Shavuot for Kids: Giving a New Generation the Gift of Torah

Young children seen at a celebration for the Jewish holiday of Shavuot at Kibbutz Yifat in the Galilee, in northern Israel, on June 4, 2014. Photo Credit: Yossi Zamir/Flash90

“Even if children don’t get all the complexities, just by feeling the specialness of staying up late, and imagining what it must have been like to stand at that mountain and hear the Ten Commandments all together—that and a piece of cheesecake, and altogether they’ll get a sweet taste of what it means, a new family tradition they won’t forget,” says Meredith Lewis, director of content, education and family experience for PJ Library.

It’s one of the most dramatic scenes in the Torah, as amazing as the splitting of the sea.

Imagine the Master of the Universe coming down to Earth in an astounding fireworks display of thunder, lightning and smoke (see Exodus 19 for the exciting details), singling out a ragtag bunch of escaped slaves to receive nothing less than the master plan of the universe: the Torah.

Not to mention the job description as G-d’s agents tasked with serving the boss and making the world a better place.

But whereas most Jews know how the sea split and the Israelites crossed over on dry land from years of reading the Passover Haggadah, far fewer realize that the holiday of Shavuot, 50 days later, marks the equally miraculous giving of the Torah on Mount Sinai.

But to make sure that the next generation doesn’t miss out, Shavuot activities, child-friendly celebrations and books bring to life this 3,300-year-old miracle for you to share with your kids and grandkids.

For Sarah Rabin Spira of Washington, D.C., when Shavuot rolls around (this year, it’s Saturday night, June 8, lasting two days, through Monday, June 10, and one day in Israel), she pulls pillows and blankets into the center of the living room and spreads out a feast of books for a late-night readathon with her 6- and 8- year-olds, often inviting over friends for a pot-luck dinner and plenty of ice-cream as well.
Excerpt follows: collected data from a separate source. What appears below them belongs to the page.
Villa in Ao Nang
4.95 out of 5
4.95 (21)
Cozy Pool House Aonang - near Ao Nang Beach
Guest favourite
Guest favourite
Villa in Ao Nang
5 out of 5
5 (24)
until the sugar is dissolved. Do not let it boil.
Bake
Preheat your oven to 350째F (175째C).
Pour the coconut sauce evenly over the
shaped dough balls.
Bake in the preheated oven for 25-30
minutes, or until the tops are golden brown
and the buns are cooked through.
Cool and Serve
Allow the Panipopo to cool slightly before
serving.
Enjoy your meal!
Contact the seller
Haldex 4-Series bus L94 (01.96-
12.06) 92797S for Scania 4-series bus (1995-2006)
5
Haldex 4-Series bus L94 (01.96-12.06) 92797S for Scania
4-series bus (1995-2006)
“Several years ago, we hit on the formula of gathering up all their favorite books, especially the Jewish ones—everything they could possibly read in one night—and letting them stay up late,” says Spira, who runs the PJ Library (a program of the Harold Grinspoon Foundation, a North American Jewish nonprofit organization based in West Springfield, Mass.), and family education and engagement for the Jewish Federation of Greater Washington. “As parents, we can get behind any holiday where you are encouraged to stay up late, eat dairy and read books. It makes for a special time.”

‘Laws are a great Jewish innovation’

Shavuot, the “Festival of Weeks”—sometimes called Chag HaKatzir (“Harvest Festival”), Yom Habikurim (“Day of the First Fruits”) or Zeman Matan Torah (“The Time of the Giving of the Torah”)—was originally an agricultural holiday marking the first of the harvest. But it’s long been recognized as the day the Israelites stood at the foot of Sinai and heard the Voice of G-d declaring the Ten Commandments (at least the first two, until we got good and scared and begged Moses to take over for the remining eight).
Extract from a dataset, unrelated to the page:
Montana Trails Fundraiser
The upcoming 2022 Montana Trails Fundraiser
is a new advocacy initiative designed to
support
Today, Jews around the globe celebrate the momentous experience of revelation in the desert by staying up late (or for the stalwart, all night) learning Torah, and indulging in such dairy delights as cheesecake and blintzes.
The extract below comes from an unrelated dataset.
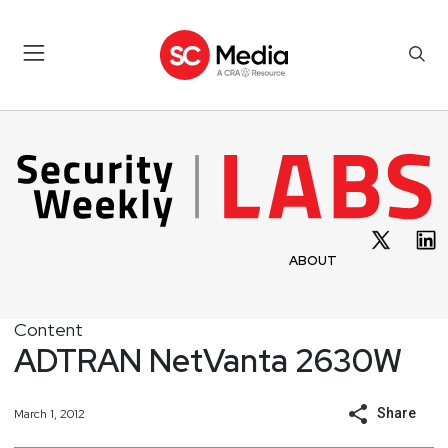
ABOUT
Content
ADTRAN NetVanta 2630W
Share
March 1, 2012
In Israel, the traditions include harvest-welcoming festivals and feasting on native fruits, as well as parades, dances, skits and girls with wreaths of wildflowers in their hair. And each year, tradition has it that a farmer will officially present a basket of fruit and vegetable samples to the president.

“It’s absolutely my favorite holiday,” says Meredith Lewis, director of content, education and family experience for PJ Library. For one, Shavuot offers parents the chance to explore some deep Jewish concepts with their kids, she says. “What does the idea of bikkurim, first fruits, mean to us in our lives? How does the wisdom and loyalty of Ruth [the book of Ruth is traditionally read on the holiday] speak to us today?”

The holiday also represents transitions, she adds, “from school to summer, from being a little kid to a big kid who can stay up and learn with the grownups and have ideas about what the Ten Commandments mean to them.”

When it comes to Shavuot and Torah in general, “I’m a big fan of interactive Torah,” says Rabbi David Fohrman, founder of Aleph Beta, a program of animated videos around Torah and Jewish holidays that he describes as “Netflix for Torah.”

For Shavuot, the rabbi is hoping that the videos “inspire conversation around the table, which often take a turn you’d never expected.” One of them, “The Hidden Structure of the Ten Commandments,” for instance, challenges the viewer to explore how the first five commandments differ from the last five and what they come to teach us today. (For instance, not coveting might mean to us not being jealous of someone with a nicer house or more prestigious job.)

And Shavuot also gives us an easy entrance “into a discussion of why it’s wonderful to have laws, what our world would be like if there were no laws and how they bring us closer to G-d, and what we’re supposed to do as Jews in this world to serve G-d and not some human master. Turns out these laws are a great Jewish innovation.”